The U.N. Security Council's 15-0 vote Friday to dispatch weapons inspectors to Iraq and give Saddam Hussein "a final opportunity" to disarm represented a triumph for diplomacy and a clear warning to Baghdad. The Bush administration accepted compromise to meet the concerns of its allies. France in particular raised objections but also listened to Washington. Iraq should understand that the Security Council resolution that emerged from the debate leaves it cornered; if Saddam Hussein wants to spare his country more devastation, he must open the door to the weapons inspectors.

As so often happens at the United Nations' headquarters, the debate was lengthy and the phrasing arcane. But eight weeks of negotiations, three draft resolutions and a final one-word change -- substituting the word "and" for "or" -- produced unanimity.
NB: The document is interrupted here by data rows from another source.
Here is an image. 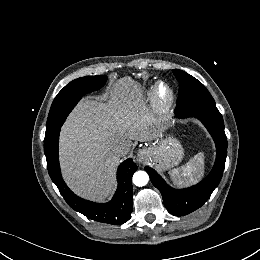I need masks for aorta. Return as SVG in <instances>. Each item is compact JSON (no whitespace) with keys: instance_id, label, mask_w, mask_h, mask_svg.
<instances>
[{"instance_id":"1","label":"aorta","mask_w":260,"mask_h":260,"mask_svg":"<svg viewBox=\"0 0 260 260\" xmlns=\"http://www.w3.org/2000/svg\"><path fill=\"white\" fill-rule=\"evenodd\" d=\"M149 181V176L145 171H137L133 175V183L138 187L145 186Z\"/></svg>"}]
</instances>
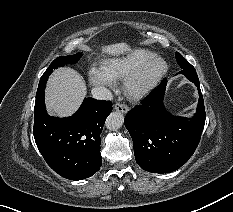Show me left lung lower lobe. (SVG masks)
I'll use <instances>...</instances> for the list:
<instances>
[{
  "label": "left lung lower lobe",
  "mask_w": 233,
  "mask_h": 212,
  "mask_svg": "<svg viewBox=\"0 0 233 212\" xmlns=\"http://www.w3.org/2000/svg\"><path fill=\"white\" fill-rule=\"evenodd\" d=\"M199 91L197 112L192 118L171 115L164 107L167 79L142 104L130 110L124 120L134 144L139 166L152 173H169L193 155L205 124V109L196 72L183 73Z\"/></svg>",
  "instance_id": "obj_1"
}]
</instances>
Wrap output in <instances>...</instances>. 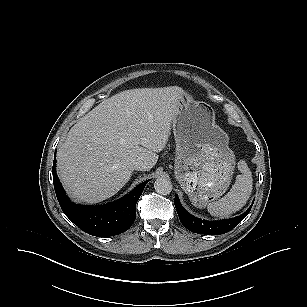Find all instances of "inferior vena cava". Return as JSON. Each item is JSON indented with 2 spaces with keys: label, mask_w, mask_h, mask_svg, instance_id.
Returning a JSON list of instances; mask_svg holds the SVG:
<instances>
[{
  "label": "inferior vena cava",
  "mask_w": 307,
  "mask_h": 307,
  "mask_svg": "<svg viewBox=\"0 0 307 307\" xmlns=\"http://www.w3.org/2000/svg\"><path fill=\"white\" fill-rule=\"evenodd\" d=\"M128 168L131 170H144L145 165L141 161H133L128 164Z\"/></svg>",
  "instance_id": "1"
}]
</instances>
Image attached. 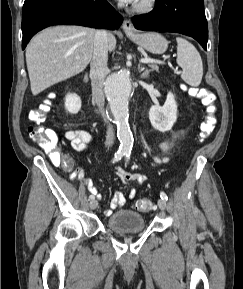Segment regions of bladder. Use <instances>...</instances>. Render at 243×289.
I'll return each mask as SVG.
<instances>
[{
  "label": "bladder",
  "mask_w": 243,
  "mask_h": 289,
  "mask_svg": "<svg viewBox=\"0 0 243 289\" xmlns=\"http://www.w3.org/2000/svg\"><path fill=\"white\" fill-rule=\"evenodd\" d=\"M109 230L116 233H128L142 231L145 226V218L133 210H120L111 214L106 221Z\"/></svg>",
  "instance_id": "bladder-1"
}]
</instances>
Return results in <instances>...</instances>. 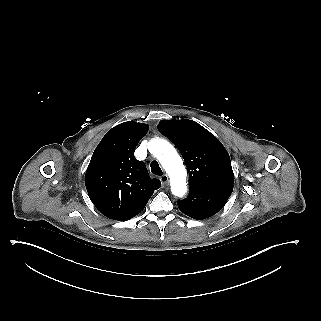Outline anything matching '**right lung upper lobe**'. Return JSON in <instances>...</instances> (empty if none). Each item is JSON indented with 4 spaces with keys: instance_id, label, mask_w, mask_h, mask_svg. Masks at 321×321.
I'll return each mask as SVG.
<instances>
[{
    "instance_id": "right-lung-upper-lobe-1",
    "label": "right lung upper lobe",
    "mask_w": 321,
    "mask_h": 321,
    "mask_svg": "<svg viewBox=\"0 0 321 321\" xmlns=\"http://www.w3.org/2000/svg\"><path fill=\"white\" fill-rule=\"evenodd\" d=\"M148 125L124 122L109 130L96 147L85 175L88 195L106 217L123 220L144 207L161 186L134 158Z\"/></svg>"
}]
</instances>
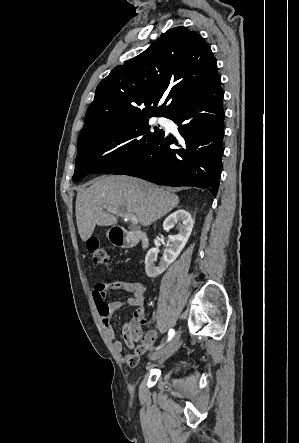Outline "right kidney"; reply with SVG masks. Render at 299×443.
Listing matches in <instances>:
<instances>
[{
	"instance_id": "right-kidney-1",
	"label": "right kidney",
	"mask_w": 299,
	"mask_h": 443,
	"mask_svg": "<svg viewBox=\"0 0 299 443\" xmlns=\"http://www.w3.org/2000/svg\"><path fill=\"white\" fill-rule=\"evenodd\" d=\"M179 224V233L170 237L166 250L159 263L155 266L158 249L151 248L145 257V271L147 276L155 278L163 273L168 266L175 261L182 249L185 247L193 229L194 221L189 212L180 209L170 214L163 222L164 230H170L175 224Z\"/></svg>"
}]
</instances>
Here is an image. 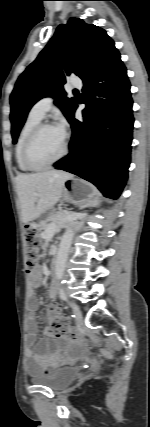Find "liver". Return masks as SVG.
I'll return each mask as SVG.
<instances>
[{"label": "liver", "instance_id": "1", "mask_svg": "<svg viewBox=\"0 0 150 427\" xmlns=\"http://www.w3.org/2000/svg\"><path fill=\"white\" fill-rule=\"evenodd\" d=\"M72 175L63 171L20 174L16 185L22 221L28 223L51 209L61 198L64 182Z\"/></svg>", "mask_w": 150, "mask_h": 427}]
</instances>
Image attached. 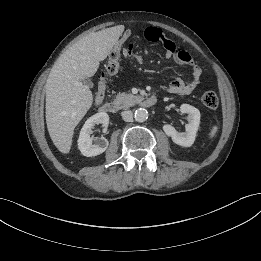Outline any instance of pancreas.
Listing matches in <instances>:
<instances>
[{"mask_svg":"<svg viewBox=\"0 0 261 261\" xmlns=\"http://www.w3.org/2000/svg\"><path fill=\"white\" fill-rule=\"evenodd\" d=\"M141 98L139 96H135L130 93H118L114 99V102L120 107V108H128L130 106H133L135 103H137Z\"/></svg>","mask_w":261,"mask_h":261,"instance_id":"cf45deb5","label":"pancreas"}]
</instances>
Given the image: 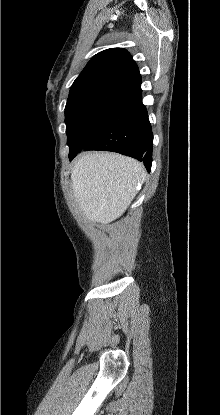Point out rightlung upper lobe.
<instances>
[{"label":"right lung upper lobe","mask_w":220,"mask_h":415,"mask_svg":"<svg viewBox=\"0 0 220 415\" xmlns=\"http://www.w3.org/2000/svg\"><path fill=\"white\" fill-rule=\"evenodd\" d=\"M102 78H115L141 89L139 69L131 55L122 48H111L96 54L73 85Z\"/></svg>","instance_id":"cb5924a9"}]
</instances>
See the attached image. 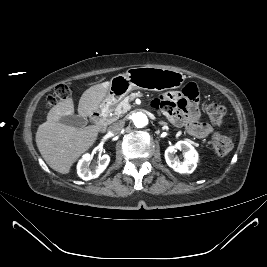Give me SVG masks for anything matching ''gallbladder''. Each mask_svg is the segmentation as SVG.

A "no" vote or an abstention by any one of the 15 council members could have emboldened Iraq to believe that not all countries were exercised by its refusal to comply with previous U.N. resolutions demanding that it allow in weapons inspectors and reveal its weapons of mass destruction. Syria's "yes" vote even undercuts Iraqi claims that the U.S. is on an anti-Arab campaign.

France pressured the United States into agreeing that it will be the U.N. weapons inspectors, not Washington, who will decide whether Iraq has failed to comply with the resolution. The United States agreed that if such a failure occurred, the Security Council would debate possible action. Washington insisted that it retain the right to wage war against Iraq even without U.N. approval, but now the claim generates less foreboding.

The debate began with many nations as worried about the Bush administration's unilateralism as about Iraq. President Bush eased some concerns when he stopped emphasizing "regime change" in Baghdad and said the goal was Iraqi disarmament. British Prime Minister Tony Blair, Bush's main ally, said after the vote that Hussein's regime was "abhorrent" but could survive if it disarmed.

The final resolution is tough, as it must be in dealing with a nation that has twice invaded neighbors and has used chemical weapons against its own citizens. The U.N. document demands that Iraq grant inspectors unrestricted access to buildings, including presidential compounds, in their search for chemical, biological and nuclear weapons.

Iraq might still refuse to admit inspectors, as it has since 1998. Even if the inspectors return, Iraq may keep insisting that it has no weapons of mass destruction. If it drops that pretense and identifies weapons development sites, months could be required to visit them all. The resolution is therefore only a step toward taming Iraq, but it confirms the United Nations' important role in keeping the peace or waging war.

Bush challenged the organization in a speech to the General Assembly Sept. 12 that launched the dialogue on Iraq. U.N. members listened to him; in return, the United States heeded their concerns during the weeks of negotiations. The outcome strengthens and validates international cooperation.